Prediction Task Evaluation
- Goal: maximize out-of-sample prediction accuracy
- Metrics: RMSE, MAE, AUC-ROC, F1
- Method: cross-validation + held-out test set
- Flexibility is a virtue if it improves predictions
- Examples: forecasting, targeting, classification
Causal Task Evaluation
- Goal: estimate a causal effect (ATE, CATE, ATT)
- Metrics: bias, coverage of confidence intervals, MSE of the treatment effect estimate
- Method: simulation studies, placebo tests, sensitivity analysis
- Interpretability and identification matter more than raw fit
- Examples: policy evaluation, treatment effects, DiD
The distinction above is fundamental. The entire model evaluation framework in this module — cross-validation, RMSE, AUC-ROC, hyperparameter tuning — is designed for prediction tasks. When the goal is causal inference, the evaluation criteria are different: you care about whether the estimated treatment effect is unbiased and whether the confidence intervals have correct coverage, not about whether the model predicts the outcome well. A model can be an excellent predictor but a terrible estimator of causal effects, and vice versa. See Module 11D (Causal ML) for evaluation strategies specific to causal tasks.
Common Pitfalls
1. Data Leakage
Data leakage occurs when information from the test set (or from the future, or from the outcome itself) sneaks into the training process. It is the most common and most dangerous mistake in applied ML. Examples include: normalizing features using the mean and standard deviation of the entire dataset (including test observations), using variables that are consequences of the outcome rather than predictors, or including the outcome variable as a feature through an indirect path. Leakage produces models that look spectacular during evaluation but fail completely in deployment.
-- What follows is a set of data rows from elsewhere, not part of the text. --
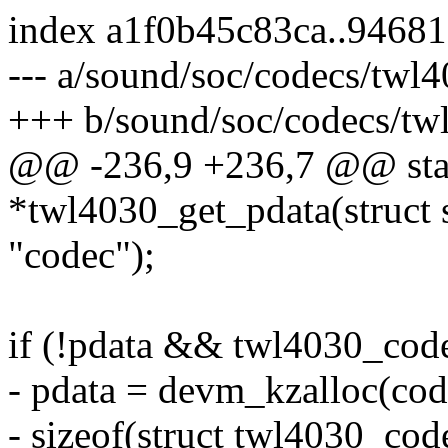
index a1f0b45c83ca..9468
--- a/sound/soc/codecs/twl4
+++ b/sound/soc/codecs/tw
@@ -236,9 +236,7 @@ stati
*twl4030_get_pdata(struct
"codec");
if (!pdata && twl4030_cod
- pdata = devm_kzalloc(cod
- sizeof(struct twl4030_cod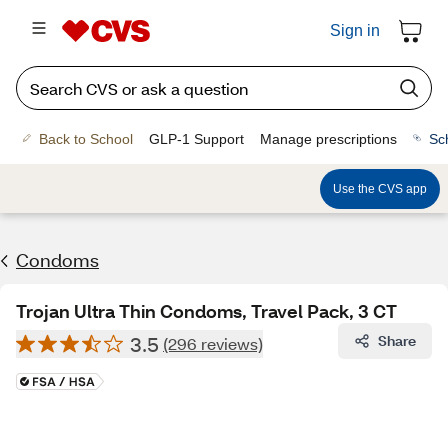
Sign in
Back to School
GLP-1 Support
Manage prescriptions
Sc
Use the CVS app
Condoms
Trojan Ultra Thin Condoms, Travel Pack, 3 CT
3.5
Share
(296 reviews)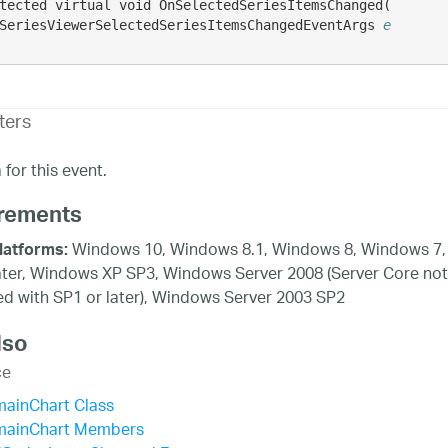
tected virtual void OnSelectedSeriesItemsChanged( 

SeriesViewerSelectedSeriesItemsChangedEventArgs 
e
ters
for this event.
rements
Windows 10, Windows 8.1, Windows 8, Windows 7,
latforms:
ater, Windows XP SP3, Windows Server 2008 (Server Core not
d with SP1 or later), Windows Server 2003 SP2
lso
ce
mainChart Class
mainChart Members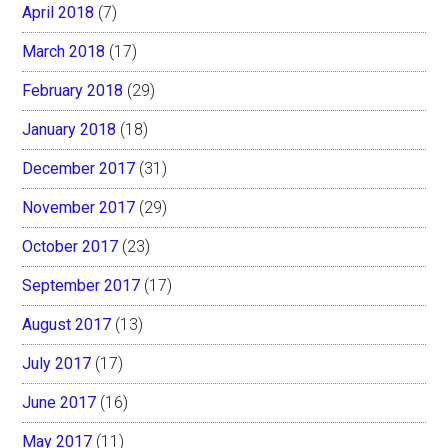
April 2018
(7)
March 2018
(17)
February 2018
(29)
January 2018
(18)
December 2017
(31)
November 2017
(29)
October 2017
(23)
September 2017
(17)
August 2017
(13)
July 2017
(17)
June 2017
(16)
May 2017
(11)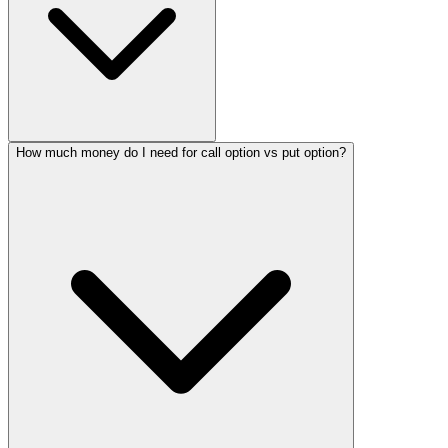
How much money do I need for call option vs put option?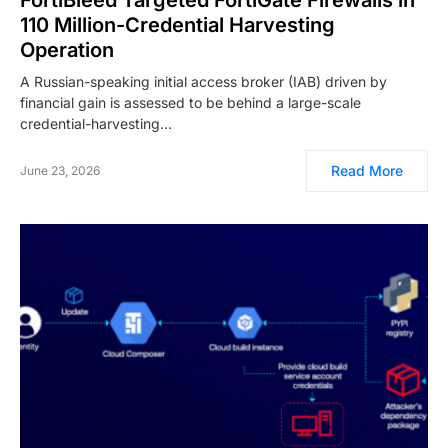
110 Million-Credential Harvesting
Operation
A Russian-speaking initial access broker (IAB) driven by
financial gain is assessed to be behind a large-scale
credential-harvesting…
Read More
June 23, 2026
The fix: every preprocessing step (scaling, encoding, imputation) must be fit on the training set only and then applied to the test set.
2. Ignoring Temporal Structure
If your data has a time dimension — panel data, time series, event data — a random train-test split is invalid. It allows the model to "peek into the future," using observations from 2022 to predict outcomes in 2019. This produces an optimistic performance estimate that does not reflect real-world deployment, where only past data is available. Always use a temporal split: train on data from earlier periods and test on later periods. For cross-validation, use time-series CV (expanding or sliding window), not standard K-fold.
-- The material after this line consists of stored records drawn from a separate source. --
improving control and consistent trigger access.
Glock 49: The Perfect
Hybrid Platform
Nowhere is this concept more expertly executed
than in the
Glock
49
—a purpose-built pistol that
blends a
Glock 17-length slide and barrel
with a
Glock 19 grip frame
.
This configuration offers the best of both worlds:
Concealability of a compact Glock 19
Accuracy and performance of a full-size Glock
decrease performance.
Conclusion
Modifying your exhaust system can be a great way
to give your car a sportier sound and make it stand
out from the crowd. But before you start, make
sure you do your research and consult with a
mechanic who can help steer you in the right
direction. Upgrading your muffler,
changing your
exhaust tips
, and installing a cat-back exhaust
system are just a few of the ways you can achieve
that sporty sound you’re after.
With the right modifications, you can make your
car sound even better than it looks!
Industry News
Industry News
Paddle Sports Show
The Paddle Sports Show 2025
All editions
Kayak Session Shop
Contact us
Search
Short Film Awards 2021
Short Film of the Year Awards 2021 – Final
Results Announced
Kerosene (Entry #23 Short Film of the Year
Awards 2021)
3. Choosing the Wrong Metric
The choice of evaluation metric should reflect the costs of different types of errors in your application. Accuracy is almost always the wrong metric for imbalanced classification. RMSE penalizes large errors heavily, which may or may not be appropriate. MAPE is undefined for zero values. Using the wrong metric means optimizing for the wrong goal: you may select a model that is "best" according to a metric that does not align with the actual decision problem. Always ask: "What does a prediction error cost in this application?" and choose metrics accordingly.
References
- Hastie, T., Tibshirani, R., & Friedman, J. (2009). The Elements of Statistical Learning: Data Mining, Inference, and Prediction (2nd ed.). Springer. (Available free at hastie.su.domains/ElemStatLearn)
- James, G., Witten, D., Hastie, T., & Tibshirani, R. (2013). An Introduction to Statistical Learning. Springer. (Available free at statlearning.com)
- Athey, S., & Imbens, G. W. (2019). Machine Learning Methods That Economists Should Know About. Annual Review of Economics, 11, 685-725.
- Bergstra, J., & Bengio, Y. (2012). Random Search for Hyper-Parameter Optimization. Journal of Machine Learning Research, 13, 281-305.
- Mullainathan, S., & Spiess, J. (2017). Machine Learning: An Applied Econometric Approach. Journal of Economic Perspectives, 31(2), 87-106.